United colors of Benetton et un pont effondré à Gênes, quel rapport ? le propriétaire, la famille Benetton. Le viaduc effondré à Gênes, un pont Morandi construit dans les années 1960 et sommairement réparé en 2016, s’est effondré en faisant 39 morts dont 4 Français. Il y a encore 10 à 20 disparus et le parquet de Paris a ouvert une enquête pour homicide involontaire.
Onze ponts se sont effondrés en Italie en cinq ans, dont celui de Gênes, deux en Sicile – dont un tout juste inauguré, un en Calabre, deux en Sardaigne – et un dans les Marches. Des dizaines de milliers des 45.000 ponts italiens ont dépassé les cinquante ans de leur durée de vie théorique et peuvent s’effondrer. Le gouvernement italien a lancé un audit sur les infrastructures qui risque de donner une réalité chiffrée pour deux problèmes déjà connus : le sous-investissement dans les infrastructures et les malversations dramatiques et constantes dans les travaux d’infrastructures et de BTP – souvent en retard et sources d’énormes profits surtout pour la Mafia.
Le viaduc supportait une autoroute concédée à Autostrade per Italia, filiale du groupe Atlantia lui-même propriété à 30% de la famille Benetton. Suite à l’effondrement du pont, plutôt que la révocation de la concession qui pourrait conduire à une indemnisation pour les propriétaires, le gouvernement italien s’apprête à infliger une lourde amende au concessionnaire, qui savait depuis 2017 les fragilités lourdes du pont.
Atlantia est aussi l’actionnaire principale d’Abertis depuis avril 2017 et de Getlink (ex-Eurotunnel), et a donc des biens en France, dont la SANEF (société d’autoroutes du nord et est de la France), mais aussi au Brésil, en Pologne, au Chili, aux USA et en Inde. Atlantia possède les aéroports Fiumicino et Ciampino à Rome, Nice, Cannes-Mandelieu et Saint-Tropez en France. Une de ses filiales, Ecomouv’, a failli mettre en place l’écotaxe en France en 2013-2014.
Cependant la famille Benetton est nettement plus connue pour le groupe textile éponyme, et son slogan « United colours of Benetton ». Et notamment pour de la propagande à grands frais en faveur de l’immigration sans contrôle et de la diversité, pour vendre des vêtements forts chers que bien des migrants ne sont pas en mesure de s’offrir.

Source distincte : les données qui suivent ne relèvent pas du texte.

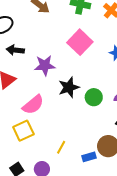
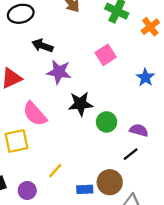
pink square: (80, 42) -> (106, 55), size x0.7
black arrow: (15, 50) -> (42, 46), moved
pink semicircle: (33, 105) -> (35, 114), turned 75

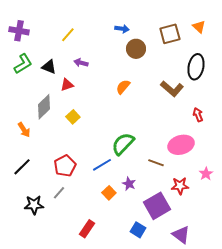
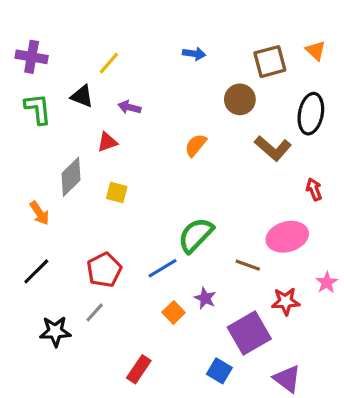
brown circle: (136, 49) -> (240, 99), moved
green L-shape: (23, 64) -> (38, 109), turned -65
black triangle: (49, 67) -> (82, 96), moved
yellow square: (73, 117) -> (117, 193), turned -32

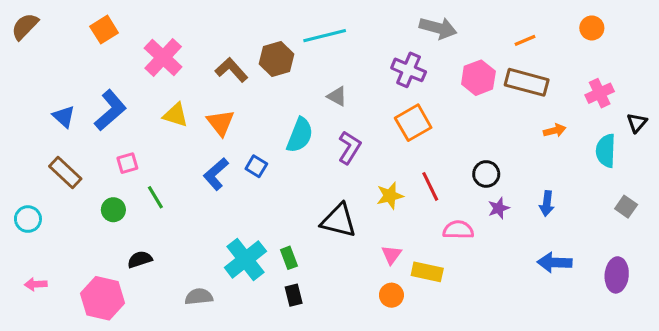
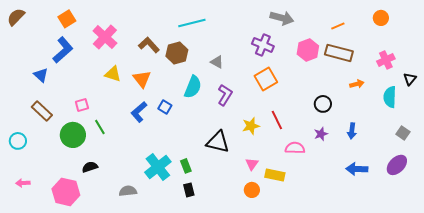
cyan line: (325, 36) -> (192, 23), moved
brown hexagon: (276, 59) -> (177, 53), moved
blue L-shape: (110, 110) -> (63, 50), moved
black circle: (486, 174) -> (323, 104), moved
green circle: (113, 210) -> (73, 135), size x1.6
purple ellipse: (617, 275) -> (397, 165), moved, turned 40

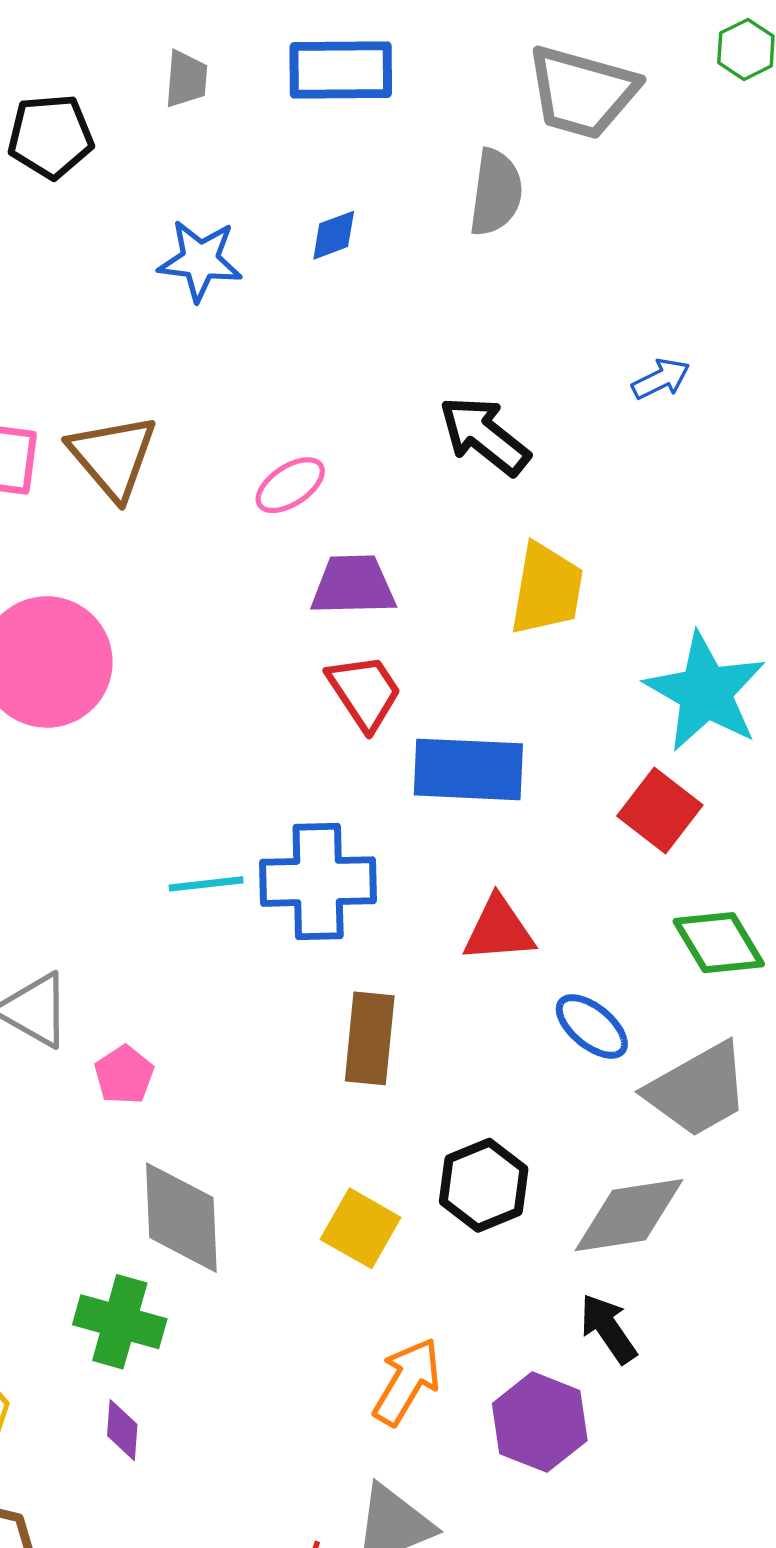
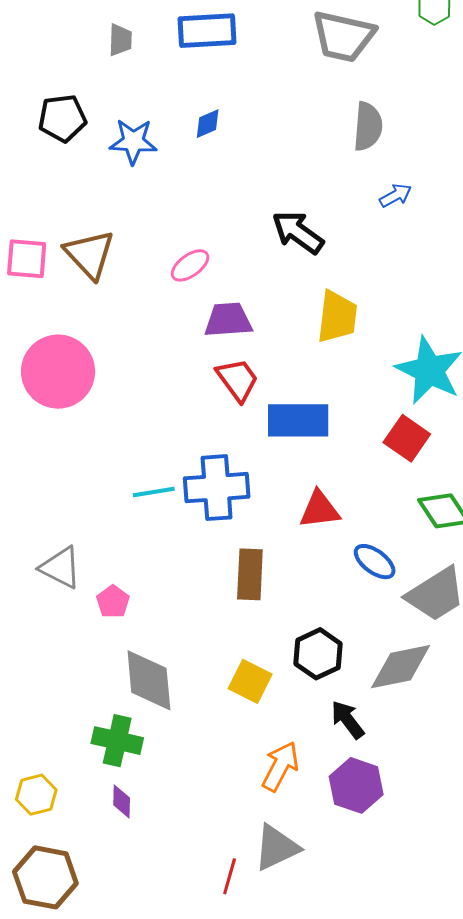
black pentagon: (51, 136) -> (62, 118), moved
gray semicircle: (496, 192) -> (368, 126), moved
black arrow: (608, 1329) -> (348, 720), moved

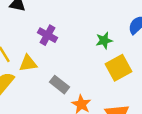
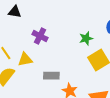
gray rectangle: (60, 85) -> (51, 76), turned -35

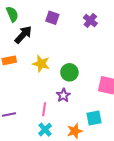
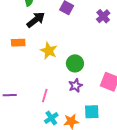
purple star: (63, 95) -> (75, 86), moved
cyan cross: (45, 130) -> (51, 118), moved

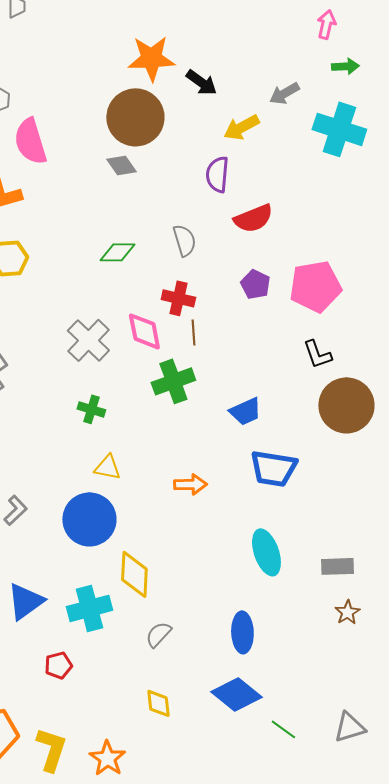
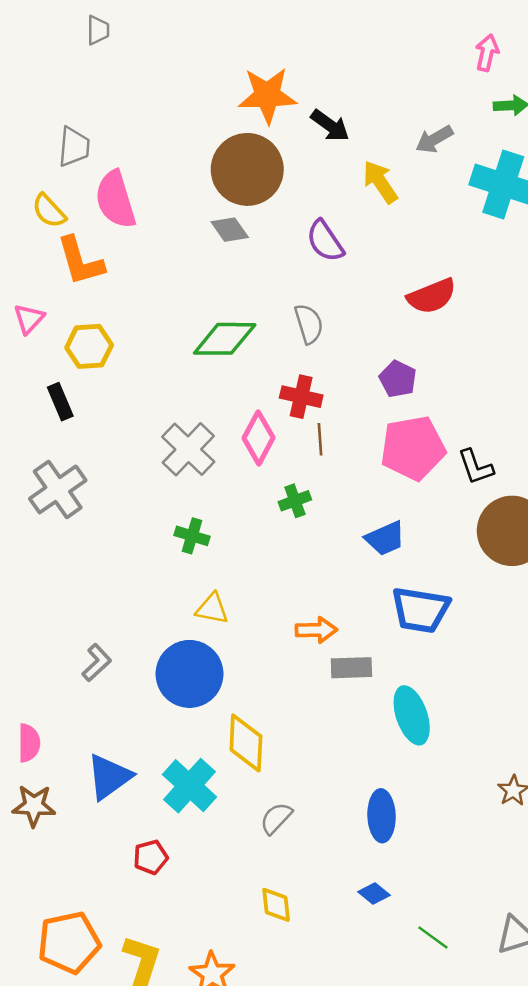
yellow arrow: (241, 127) -> (380, 182), turned 84
purple semicircle: (217, 174) -> (325, 241), moved, turned -39
red semicircle: (253, 218) -> (432, 296), moved
green diamond: (117, 252) -> (225, 339), size x1.4
pink pentagon: (315, 286) -> (413, 448), moved
pink diamond: (144, 331) -> (259, 438), turned 39
green cross: (173, 381) -> (295, 501), size x0.6
gray rectangle: (337, 566) -> (351, 668), moved
cyan cross: (89, 608) -> (190, 786), turned -33
blue diamond: (236, 694) -> (374, 894), size x0.5

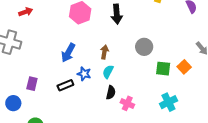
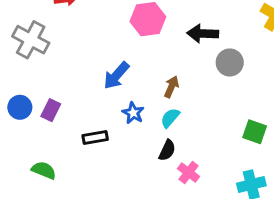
black arrow: (117, 14) -> (203, 34), turned 84
gray circle: (144, 47) -> (230, 62), moved
black rectangle: (65, 85) -> (95, 138), moved
blue circle: (13, 103) -> (20, 107), moved

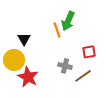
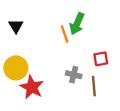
black triangle: (24, 39) -> (16, 26), moved
brown line: (83, 76) -> (94, 86), turned -60

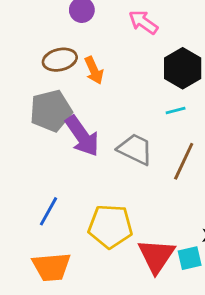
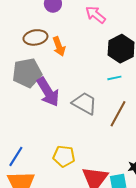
blue line: (49, 211) -> (16, 156), moved
yellow pentagon: (110, 226) -> (64, 156), size x0.7

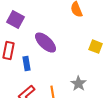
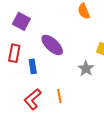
gray star: (79, 84) -> (86, 68), moved

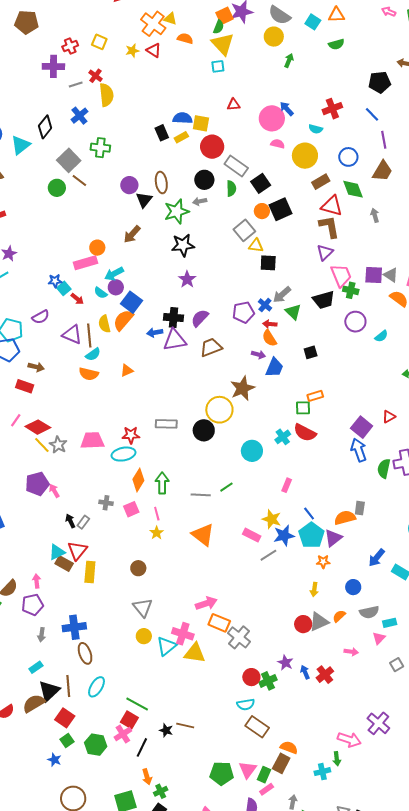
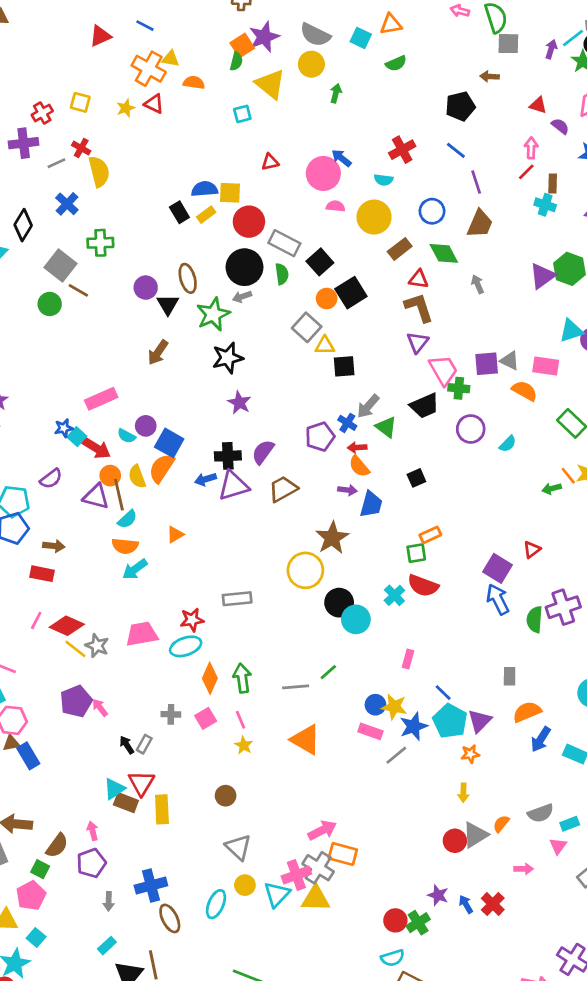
yellow triangle: (223, 44) -> (270, 84), moved
black circle: (204, 180) -> (245, 267), size x1.4
red triangle: (332, 206) -> (419, 279), size x0.7
orange circle: (97, 248) -> (110, 476), moved
cyan arrow: (114, 274) -> (135, 569), moved
red arrow: (77, 299) -> (97, 448), size x1.5
black circle: (204, 430) -> (339, 603), moved
orange semicircle: (345, 518) -> (527, 712), moved
blue circle: (353, 587) -> (375, 705), moved
pink cross: (183, 634) -> (296, 875), turned -30
gray cross: (239, 637) -> (318, 868), moved
cyan ellipse: (96, 687) -> (216, 904), moved

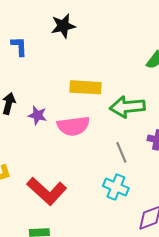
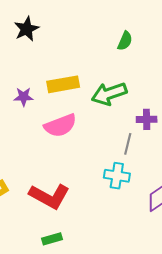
purple star: (37, 115) -> (24, 97), moved
gray line: (121, 152) -> (128, 144), moved, turned 50

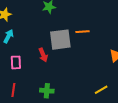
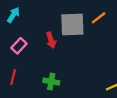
orange line: (82, 32) -> (99, 18), turned -40
pink rectangle: (16, 62) -> (19, 46), turned 40

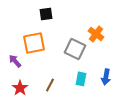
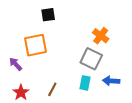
gray square: (75, 49) -> (91, 59), moved
blue arrow: (106, 77) -> (111, 81), turned 84

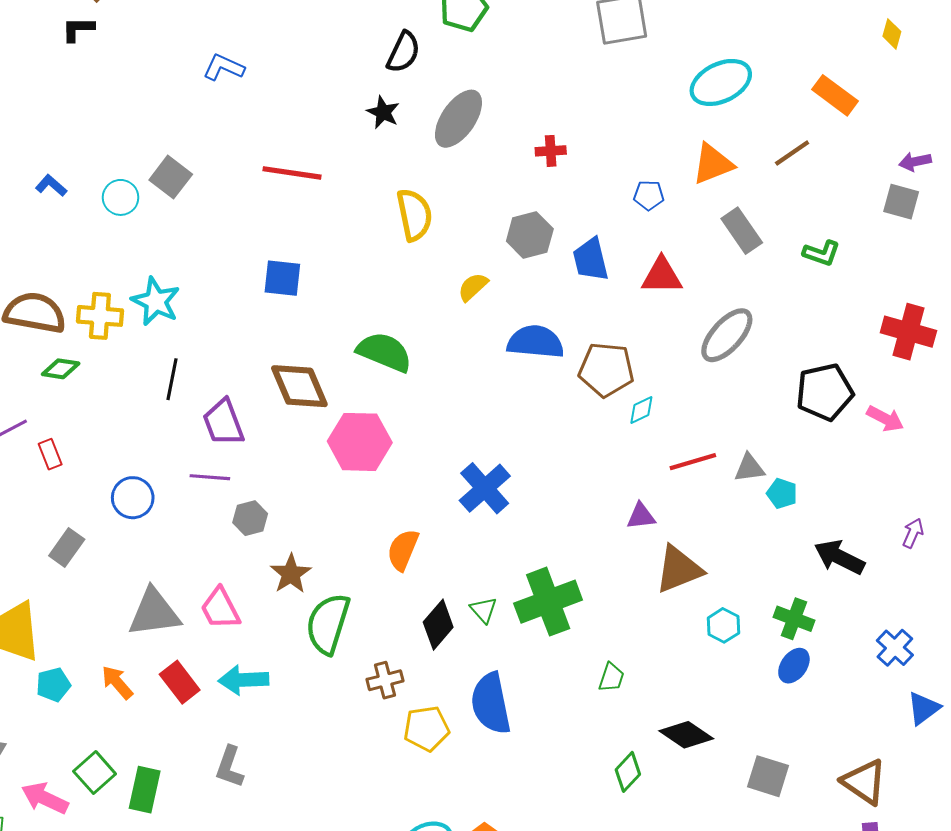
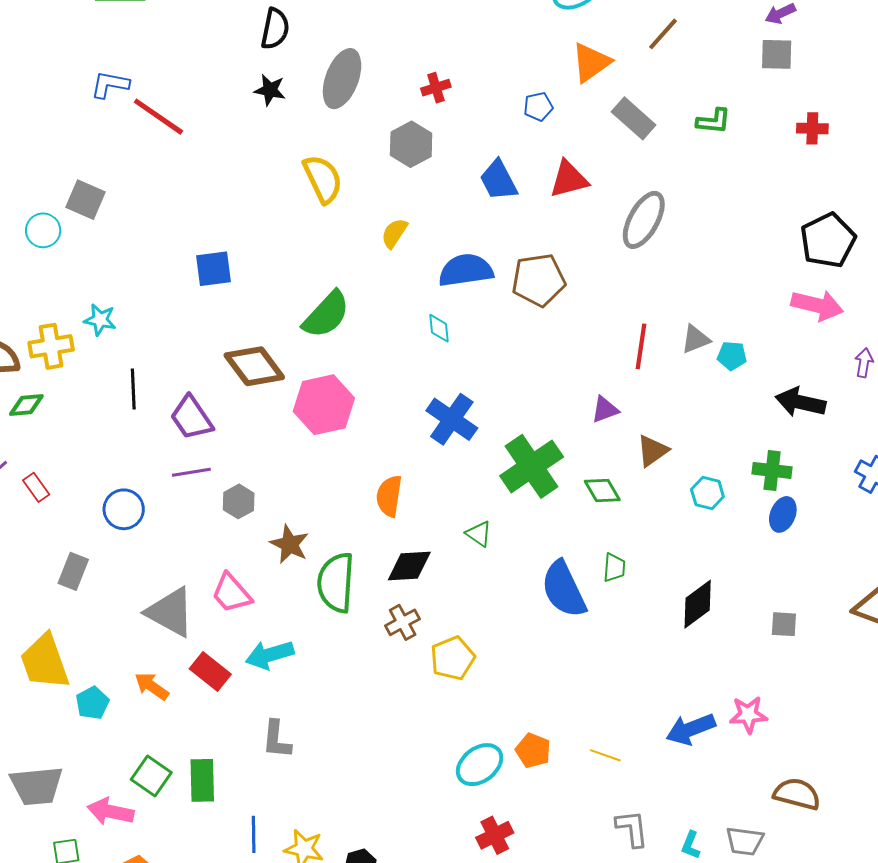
red line: (292, 173) -> (158, 117), moved, turned 40
gray hexagon: (530, 235) -> (411, 144), moved
cyan star: (156, 301) -> (100, 320), size x0.7
red cross: (908, 332) -> (812, 128), moved, size x0.6
green semicircle: (384, 352) -> (326, 315), turned 124
black pentagon: (825, 392) -> (828, 240), moved
cyan diamond: (641, 410) -> (439, 328), moved, turned -56
pink arrow: (885, 419) -> (817, 305), moved, size x1.4
red line: (693, 462) -> (641, 346), turned -51
brown triangle: (679, 569) -> (653, 451), size x0.7
green cross: (548, 602) -> (532, 466), moved
gray triangle: (154, 613) -> (170, 612), turned 50
black diamond: (438, 625) -> (409, 566), moved, turned 60
blue semicircle: (491, 703) -> (564, 589), moved
black diamond: (686, 735) -> (698, 604), turned -57
green diamond: (628, 772) -> (602, 491), moved, turned -60
gray square: (768, 776) -> (784, 624), size x0.7

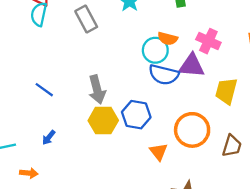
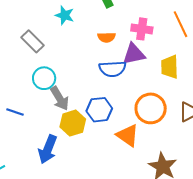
cyan circle: (155, 50) -> (44, 78), moved
blue arrow: (49, 137) -> (48, 149), moved, size x2.0
orange triangle: (159, 152) -> (128, 135), size x1.4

Mais qu’ils peuvent avoir fabriqué : Benetton a été mouillée dans le scandale d’enfants turcs au travail pour fabriquer des vêtements de sa marque en 1999 : « Benetton. Ceux des affiches où petits blancs, noirs et asiatiques se donnent la main. Ceux des campagnes publicitaires-chocs qui dénoncent les misères du monde, avec une attention toute particulière envers les enfants », relève alors Le Soir. Benetton n’y a rien appris, et n’a fait seulement que changer de pays : en 2013, ses ateliers s’effondrent au Rana Plaza, en 2015 le groupe italien promet 1.1 millions de dollars aux 1138 victimes et 2000 blessés. Pas de pointure du barreau italien pour les défendre, eux.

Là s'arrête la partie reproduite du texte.